Publié au Royaume-Uni le 21 août 1997, Be Here Now, troisième album studio d’Oasis, fête aujourd’hui ses 29 ans. Conçu dans l’élan des concerts de Knebworth et sous la pression d’un management refusant toute pause, le disque passe des démos épurées de Mustique aux sessions agitées d’Abbey Road, avant que Noel Gallagher et Owen Morris n’en poussent la production jusqu’à la saturation.

À Abbey Road, Oasis joue si fort qu’un producteur occupé à enregistrer un album classique dans un studio voisin dépose une plainte. Le groupe est prié de baisser le volume, un rappel à l’ordre que Noel et Liam Gallagher compareront à une réprimande scolaire. Cette scène d’octobre 1996 résume déjà une partie de l’histoire de Be Here Now, publié au Royaume-Uni le 21 août 1997 et dont Oasis célèbre aujourd’hui le 29e anniversaire.

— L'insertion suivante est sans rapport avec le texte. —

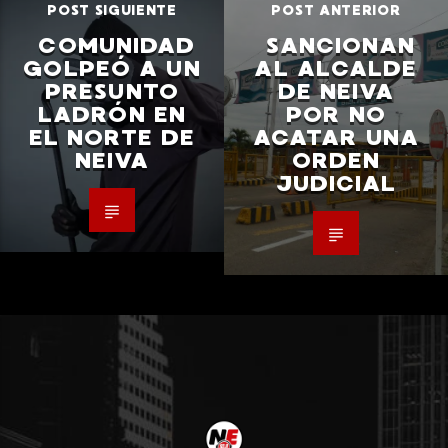
POST SIGUIENTE
POST ANTERIOR
COMUNIDAD
SANCIONAN
GOLPEÓ A UN
AL ALCALDE
PRESUNTO
DE NEIVA
LADRÓN EN
POR NO
EL NORTE DE
ACATAR UNA
NEIVA
ORDEN
JUDICIAL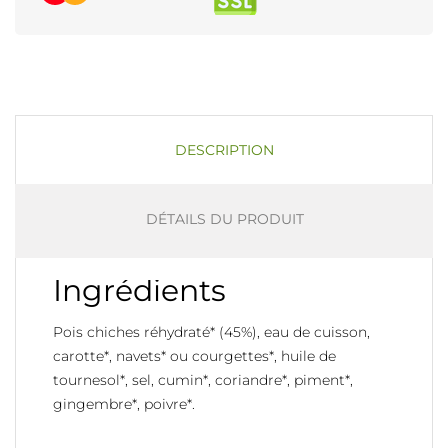
DESCRIPTION
DÉTAILS DU PRODUIT
Ingrédients
Pois chiches réhydraté* (45%), eau de cuisson,
carotte*, navets* ou courgettes*, huile de
tournesol*, sel, cumin*, coriandre*, piment*,
gingembre*, poivre*.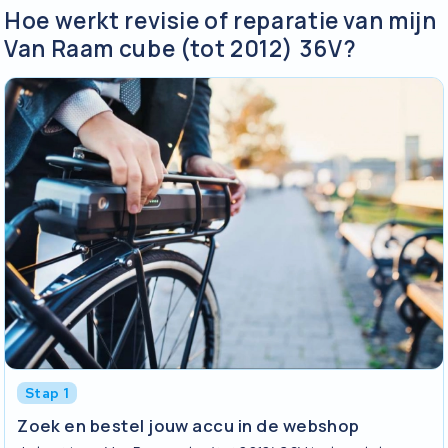
Hoe werkt revisie of reparatie van mijn
Van Raam cube (tot 2012) 36V?
Stap 1
Zoek en bestel jouw accu in de webshop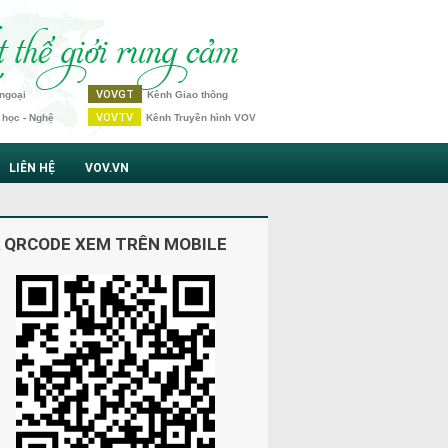
VOVGT
ngoại
Kênh Giao thông
VOVTV
 học - Nghệ
Kênh Truyền hình VOV
LIÊN HỆ
VOV.VN
 QRCODE XEM TRÊN MOBILE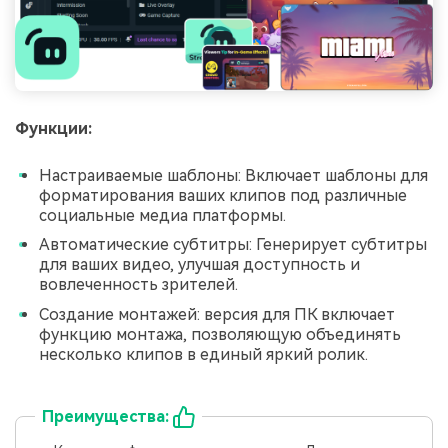
Функции:
Настраиваемые шаблоны: Включает шаблоны для
форматирования ваших клипов под различные
социальные медиа платформы.
Автоматические субтитры: Генерирует субтитры
для ваших видео, улучшая доступность и
вовлеченность зрителей.
Создание монтажей: версия для ПК включает
функцию монтажа, позволяющую объединять
несколько клипов в единый яркий ролик.
Преимущества: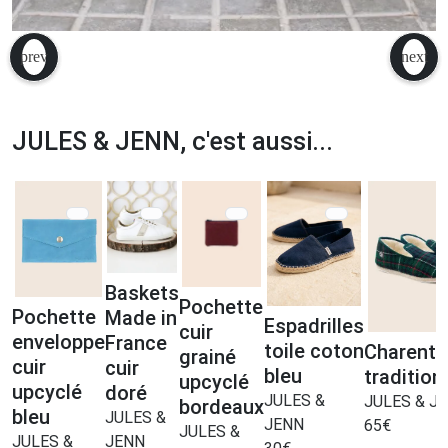
JULES & JENN, c'est aussi...
Baskets
Pochette
Pochette
Made in
Espadrilles
cuir
enveloppe
France
toile coton
Charenta
grainé
cuir
cuir
bleu
tradition
upcyclé
upcyclé
doré
JULES &
JULES & J
bordeaux
bleu
JULES &
JENN
65
€
JULES &
JULES &
JENN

Le troisième album du groupe naît dans une situation inhabituelle : Oasis vient de connaître l’immense succès de (What’s the Story) Morning Glory? et de jouer les concerts de Knebworth en 1996. L’attente entourant la suite est considérable, mais le groupe n’est pas encouragé à ralentir. Selon Noel Gallagher, le management veut au contraire le maintenir constamment en activité, par crainte qu’une pause ne provoque sa chute.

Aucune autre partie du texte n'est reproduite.